Sunday, April 3, 2011

Boy Colonel, Jerome Davis: Great Man of Faith and Valor

A short article on a man whose life may have otherwise been too soon forgotten.

From the Courier-News
Known to his friends back in the Dundees as “the boy colonel,” Jerome Davis enlisted on the outbreak of the Civil War as a private in the 52nd Illinois Volunteers regiment. During the Battle of Shiloh, where the regiment lost 170 out of 500 men, he won a battlefield commission as a second lieutenant.
 While bearing the regimental colors, Davis received a severe wound in the thigh. Comrades gave him as much crude first aid as they could, but he lost consciousness and was left on the field for dead.

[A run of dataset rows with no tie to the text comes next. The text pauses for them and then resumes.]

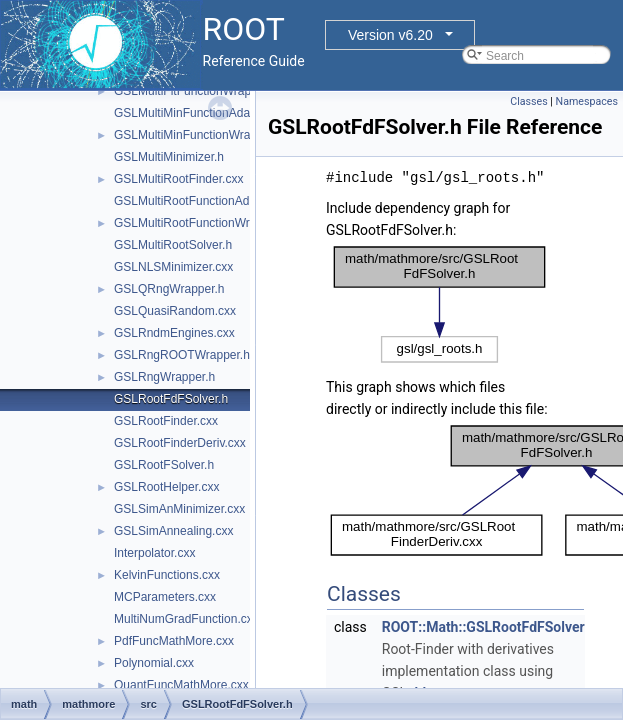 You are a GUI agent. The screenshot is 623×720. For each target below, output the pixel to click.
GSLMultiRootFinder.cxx (178, 179)
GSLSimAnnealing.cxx (173, 531)
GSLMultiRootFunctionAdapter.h (200, 201)
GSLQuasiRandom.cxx (175, 311)
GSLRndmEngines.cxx (174, 333)
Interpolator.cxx (154, 553)
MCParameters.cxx (165, 597)
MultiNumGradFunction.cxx (186, 619)
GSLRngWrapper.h (164, 377)
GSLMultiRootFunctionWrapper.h (202, 223)
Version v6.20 (390, 35)
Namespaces (587, 101)
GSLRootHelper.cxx (166, 487)
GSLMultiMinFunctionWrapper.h (199, 135)
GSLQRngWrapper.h (169, 289)
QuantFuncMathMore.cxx (181, 685)
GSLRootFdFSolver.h (171, 399)
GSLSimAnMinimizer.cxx (179, 509)
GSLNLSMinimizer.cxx (173, 267)
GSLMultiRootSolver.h (173, 245)
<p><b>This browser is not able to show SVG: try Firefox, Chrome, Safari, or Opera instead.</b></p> (440, 304)
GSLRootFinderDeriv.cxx (180, 443)
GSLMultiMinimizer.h (169, 157)
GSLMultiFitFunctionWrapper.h (196, 91)
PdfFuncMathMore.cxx (174, 641)
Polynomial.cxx (154, 663)
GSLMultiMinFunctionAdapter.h (197, 113)
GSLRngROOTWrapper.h (182, 355)
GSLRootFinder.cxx (166, 421)
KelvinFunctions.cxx (167, 575)
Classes (528, 101)
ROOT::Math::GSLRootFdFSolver (483, 627)
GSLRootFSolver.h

Later he was moved to a steamship, where he lay on the deck for two days before his wound was properly dressed. But he recovered and during the Atlanta campaign and the March to the Sea, he progressed through the ranks until reaching the rank of colonel at age 26. As a “boy colonel,” he led the 52nd in the Grand Review that celebrated Union victory at Washington on May 24, 1865. 
After the war, Davis graduated from Beloit College and entered Chicago Theological Seminary. After graduating from the seminary in 1869, he and his wife, Sophia Strong, moved to Cheyenne, Wyo., where they took on the work of “pioneer missionaries.” Two years later they sailed to Japan, being only the third family to enter that land as missionaries under the American flag.
 Col./Rev. Davis spent almost 40 years of his life in Japan, where he died Nov. 4, 1910.